These scripts should be considered experimental until this text is removed. Please use them at your own risk.

- Evaluate likely operational state of these scripts

Connecting to ncbo-cron

After connecting to your system with ssh, login as ncbo-deployer and go to the ncbo_cron project.

    sudo su - ncbo-deployer
    cd /srv/ncbo/ncbo_cron/

For easy access to above, start a screen session after the ssh connection, then use screen -r to reconnect to the same login session every time.

The ncbo-cron scripts

These scripts work on the most recent submission; not necessarily the latest ‘ready’ submisson.

Read-only scripts

Script to run diagnostics on all ontologies (most recent submissions)

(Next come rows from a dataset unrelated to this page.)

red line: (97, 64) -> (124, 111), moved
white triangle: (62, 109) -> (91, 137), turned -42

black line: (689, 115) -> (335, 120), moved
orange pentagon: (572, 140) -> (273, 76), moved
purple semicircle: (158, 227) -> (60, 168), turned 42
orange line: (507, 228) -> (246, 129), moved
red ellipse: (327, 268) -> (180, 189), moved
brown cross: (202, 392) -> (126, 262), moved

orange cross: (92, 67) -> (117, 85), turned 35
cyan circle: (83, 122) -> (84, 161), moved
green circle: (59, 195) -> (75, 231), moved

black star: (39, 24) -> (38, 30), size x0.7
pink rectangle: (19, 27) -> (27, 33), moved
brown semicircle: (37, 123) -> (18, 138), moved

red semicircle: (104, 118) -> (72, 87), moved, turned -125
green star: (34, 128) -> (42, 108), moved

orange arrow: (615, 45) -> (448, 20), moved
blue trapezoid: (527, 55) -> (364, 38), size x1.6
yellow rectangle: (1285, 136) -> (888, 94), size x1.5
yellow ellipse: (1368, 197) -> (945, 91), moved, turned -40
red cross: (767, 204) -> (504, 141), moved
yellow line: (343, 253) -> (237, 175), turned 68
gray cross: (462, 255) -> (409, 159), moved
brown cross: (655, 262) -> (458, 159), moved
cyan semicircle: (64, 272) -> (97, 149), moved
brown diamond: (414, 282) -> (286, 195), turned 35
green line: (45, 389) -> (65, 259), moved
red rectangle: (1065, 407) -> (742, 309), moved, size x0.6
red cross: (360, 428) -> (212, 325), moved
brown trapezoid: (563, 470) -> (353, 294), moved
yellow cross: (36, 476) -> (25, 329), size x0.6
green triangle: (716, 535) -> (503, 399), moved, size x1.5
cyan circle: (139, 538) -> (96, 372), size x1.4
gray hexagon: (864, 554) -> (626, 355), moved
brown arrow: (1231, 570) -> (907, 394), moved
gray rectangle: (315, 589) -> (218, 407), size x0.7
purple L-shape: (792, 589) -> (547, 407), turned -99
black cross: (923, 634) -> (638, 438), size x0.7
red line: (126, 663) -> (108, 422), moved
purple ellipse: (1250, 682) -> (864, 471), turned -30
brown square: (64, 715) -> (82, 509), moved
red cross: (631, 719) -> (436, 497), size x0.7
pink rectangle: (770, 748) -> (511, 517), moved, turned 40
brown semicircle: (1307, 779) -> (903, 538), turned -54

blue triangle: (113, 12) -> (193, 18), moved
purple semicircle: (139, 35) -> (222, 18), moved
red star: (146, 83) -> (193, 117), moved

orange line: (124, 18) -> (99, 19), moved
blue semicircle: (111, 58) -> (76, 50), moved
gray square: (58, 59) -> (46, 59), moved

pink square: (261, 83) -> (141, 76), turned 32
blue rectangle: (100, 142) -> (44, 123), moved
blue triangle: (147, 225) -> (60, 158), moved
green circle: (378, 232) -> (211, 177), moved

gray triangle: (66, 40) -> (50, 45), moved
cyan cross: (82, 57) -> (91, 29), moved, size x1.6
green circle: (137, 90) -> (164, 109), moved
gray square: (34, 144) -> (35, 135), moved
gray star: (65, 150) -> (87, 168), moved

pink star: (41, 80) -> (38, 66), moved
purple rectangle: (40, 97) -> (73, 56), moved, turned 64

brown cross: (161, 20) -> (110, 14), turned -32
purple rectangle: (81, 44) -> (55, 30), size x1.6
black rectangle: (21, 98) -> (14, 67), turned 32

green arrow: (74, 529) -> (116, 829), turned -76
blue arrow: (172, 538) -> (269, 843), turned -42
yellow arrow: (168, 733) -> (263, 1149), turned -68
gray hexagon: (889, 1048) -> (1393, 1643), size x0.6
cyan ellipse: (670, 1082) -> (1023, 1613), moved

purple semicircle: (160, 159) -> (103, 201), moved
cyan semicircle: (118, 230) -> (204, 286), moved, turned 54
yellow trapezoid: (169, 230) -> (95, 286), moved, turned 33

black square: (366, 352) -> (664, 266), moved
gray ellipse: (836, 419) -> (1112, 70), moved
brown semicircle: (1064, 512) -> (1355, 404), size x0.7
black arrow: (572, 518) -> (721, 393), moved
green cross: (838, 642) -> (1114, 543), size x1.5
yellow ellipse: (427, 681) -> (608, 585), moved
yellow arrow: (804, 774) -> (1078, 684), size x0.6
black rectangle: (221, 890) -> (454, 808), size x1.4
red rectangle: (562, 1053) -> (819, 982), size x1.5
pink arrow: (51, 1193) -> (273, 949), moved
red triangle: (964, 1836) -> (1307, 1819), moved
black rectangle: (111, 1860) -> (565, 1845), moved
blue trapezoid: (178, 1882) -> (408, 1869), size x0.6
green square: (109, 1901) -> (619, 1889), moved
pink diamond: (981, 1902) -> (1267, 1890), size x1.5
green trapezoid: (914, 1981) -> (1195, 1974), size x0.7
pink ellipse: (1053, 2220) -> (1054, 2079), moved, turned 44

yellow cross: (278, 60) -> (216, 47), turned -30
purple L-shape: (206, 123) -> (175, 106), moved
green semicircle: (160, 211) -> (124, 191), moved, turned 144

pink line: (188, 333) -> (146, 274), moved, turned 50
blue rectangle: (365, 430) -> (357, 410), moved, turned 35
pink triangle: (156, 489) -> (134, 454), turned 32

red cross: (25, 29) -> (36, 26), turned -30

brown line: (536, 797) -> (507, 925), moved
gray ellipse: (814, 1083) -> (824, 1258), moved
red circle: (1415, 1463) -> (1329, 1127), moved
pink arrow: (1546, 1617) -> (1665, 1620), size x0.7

# Creates output files in logs/submission_status*
./bin/ncbo_ontology_diagnostics.sh

Report format for ontologies

./bin/ncbo_ontology_format -h

Generic ontology inspector

! This script was used by the diagnostics script; it was a work in progress, as of March 2014.

./bin/ncbo_ontology_inspector -h

Create/Update a ticket ontology submissions that fail to parse

- Not clear whether this script is currently suitable..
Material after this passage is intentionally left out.